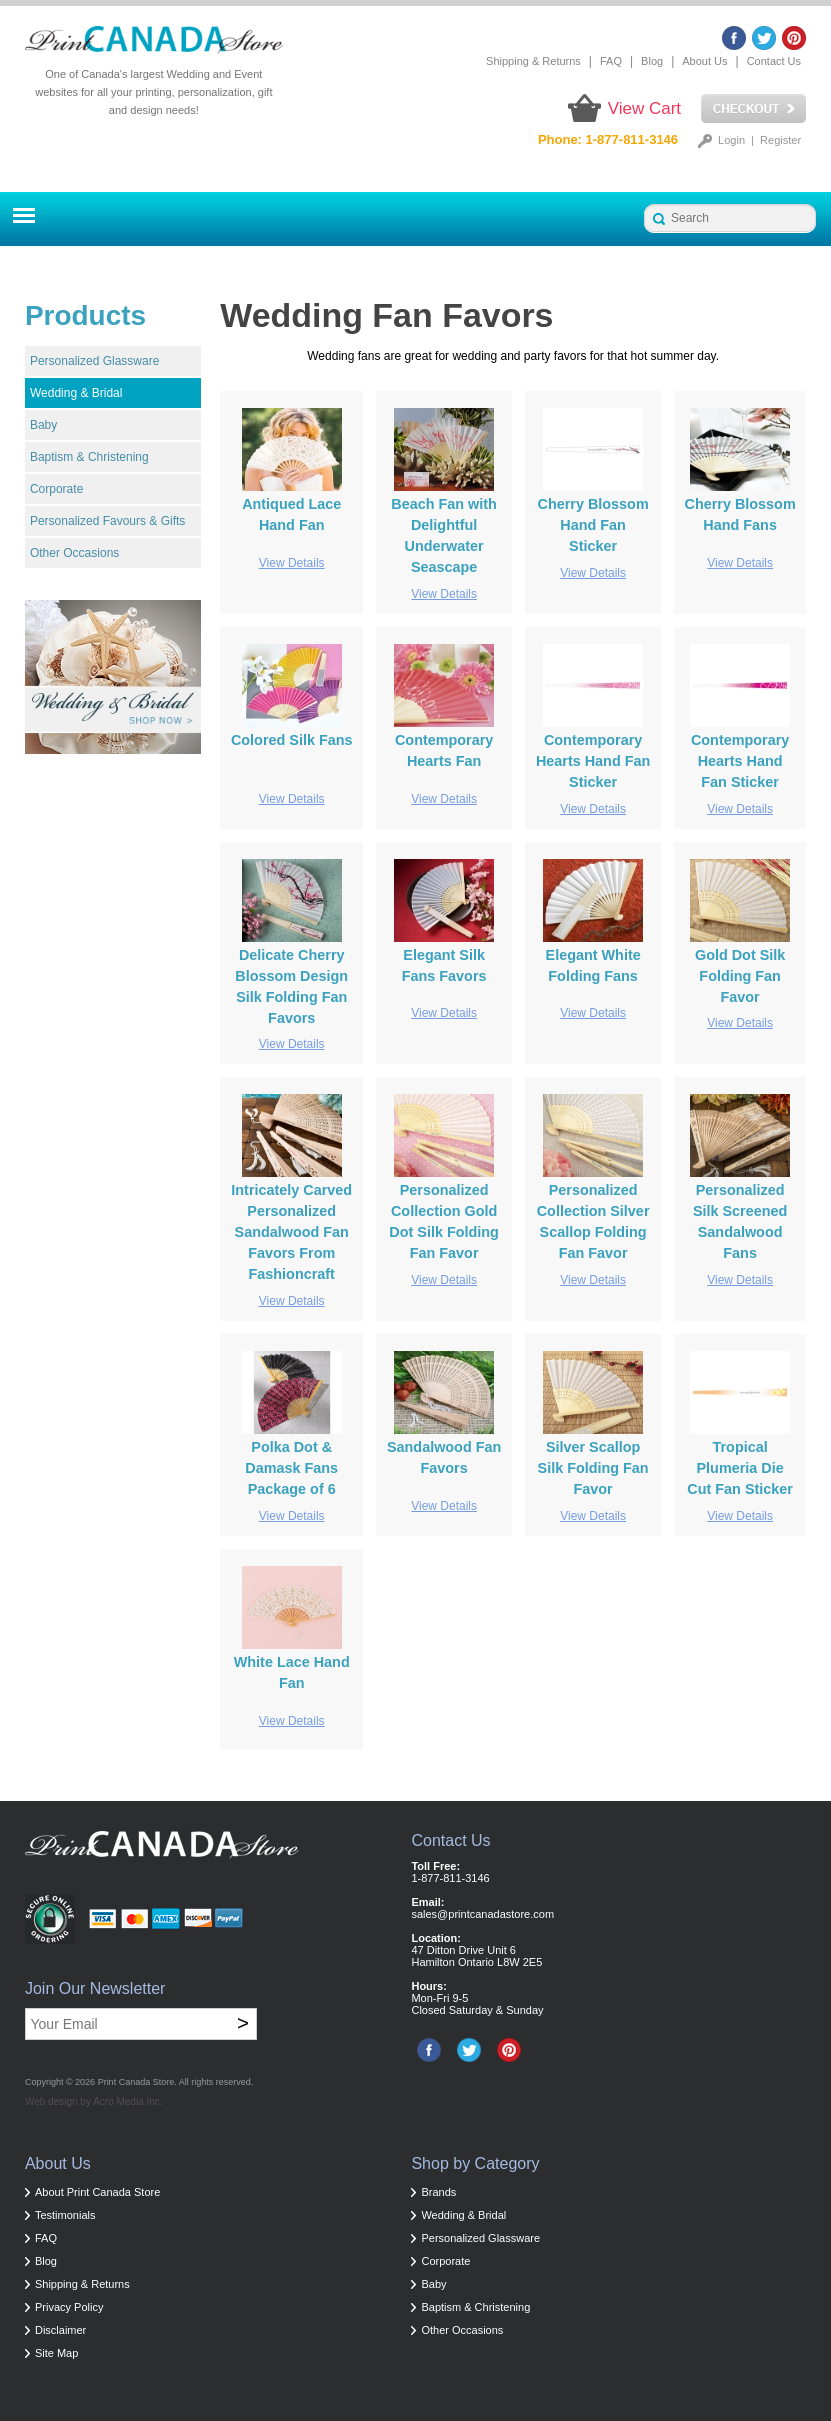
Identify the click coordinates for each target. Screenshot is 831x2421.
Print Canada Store (136, 2082)
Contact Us (774, 61)
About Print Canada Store (97, 2192)
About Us (704, 61)
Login (731, 140)
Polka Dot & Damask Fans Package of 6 (291, 1468)
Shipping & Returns (533, 61)
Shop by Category (475, 2163)
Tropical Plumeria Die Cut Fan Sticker (740, 1468)
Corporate (56, 489)
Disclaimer (60, 2330)
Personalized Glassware (94, 361)
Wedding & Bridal (76, 393)
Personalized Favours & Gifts (107, 521)
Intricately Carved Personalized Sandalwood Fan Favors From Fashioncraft (291, 1232)
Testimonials (65, 2215)
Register (780, 140)
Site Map (56, 2353)
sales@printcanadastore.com (482, 1914)
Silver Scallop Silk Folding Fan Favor (593, 1468)
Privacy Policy (69, 2307)
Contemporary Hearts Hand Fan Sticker (593, 761)
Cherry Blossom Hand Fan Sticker (593, 525)
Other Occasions (74, 553)
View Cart (644, 108)
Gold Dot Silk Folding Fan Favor (740, 976)
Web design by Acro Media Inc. (94, 2101)
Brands (438, 2192)
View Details (292, 563)
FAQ (611, 61)
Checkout (753, 109)
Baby (43, 425)
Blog (652, 61)
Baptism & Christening (89, 457)
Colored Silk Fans (292, 740)
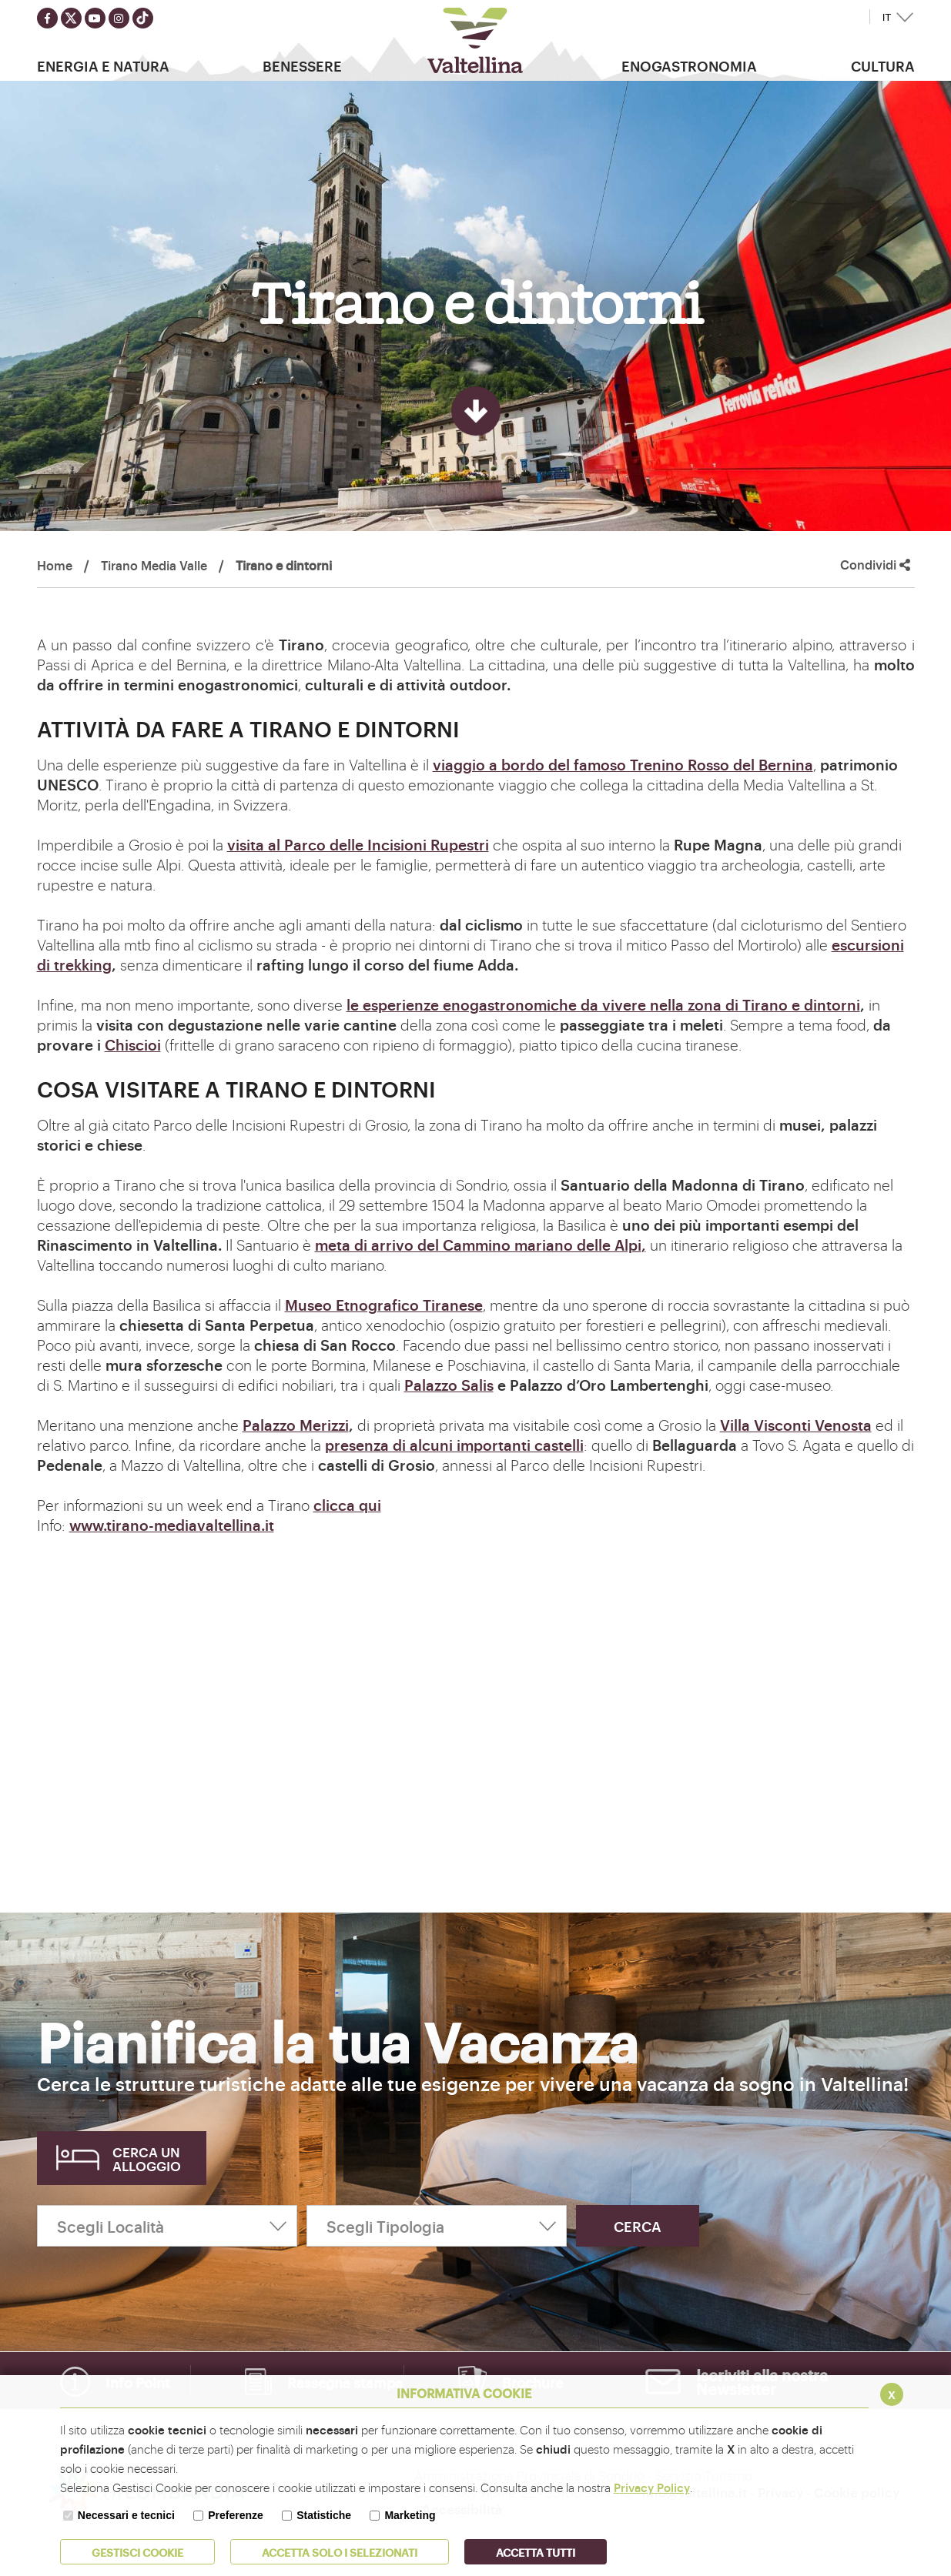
* * *
- **Aim of the exercise**:
The listing is to be repeated word for word, with all pictures omitted.

- **The completed task**:
Identify the click coordinates for each target. Screenshot is 831x2421.
Print Canada Store (136, 2082)
Contact Us (774, 61)
About Print Canada Store (97, 2192)
About Us (704, 61)
Login (731, 140)
Polka Dot & Damask Fans Package of 6 (291, 1468)
Shipping & Returns (533, 61)
Shop by Category (475, 2163)
Tropical Plumeria Die Cut Fan Sticker (740, 1468)
Corporate (56, 489)
Disclaimer (60, 2330)
Personalized Glassware (94, 361)
Wedding & Bridal (76, 393)
Personalized Favours & Gifts (107, 521)
Intricately Carved Personalized Sandalwood Fan Favors From Fashioncraft (291, 1232)
Testimonials (65, 2215)
Register (780, 140)
Site Map (56, 2353)
sales@printcanadastore.com (482, 1914)
Silver Scallop Silk Folding Fan Favor (593, 1468)
Privacy Policy (69, 2307)
Contemporary Hearts Hand Fan Sticker (593, 761)
Cherry Blossom Hand Fan Sticker (593, 525)
Other Occasions (74, 553)
View Cart (644, 108)
Gold Dot Silk Folding Fan Favor (740, 976)
Web design by Acro Media Inc. (94, 2101)
Brands (438, 2192)
View Details (292, 563)
FAQ (611, 61)
Checkout (753, 109)
Baby (43, 425)
Blog (652, 61)
Baptism & Christening (89, 457)
Colored Silk Fans (292, 740)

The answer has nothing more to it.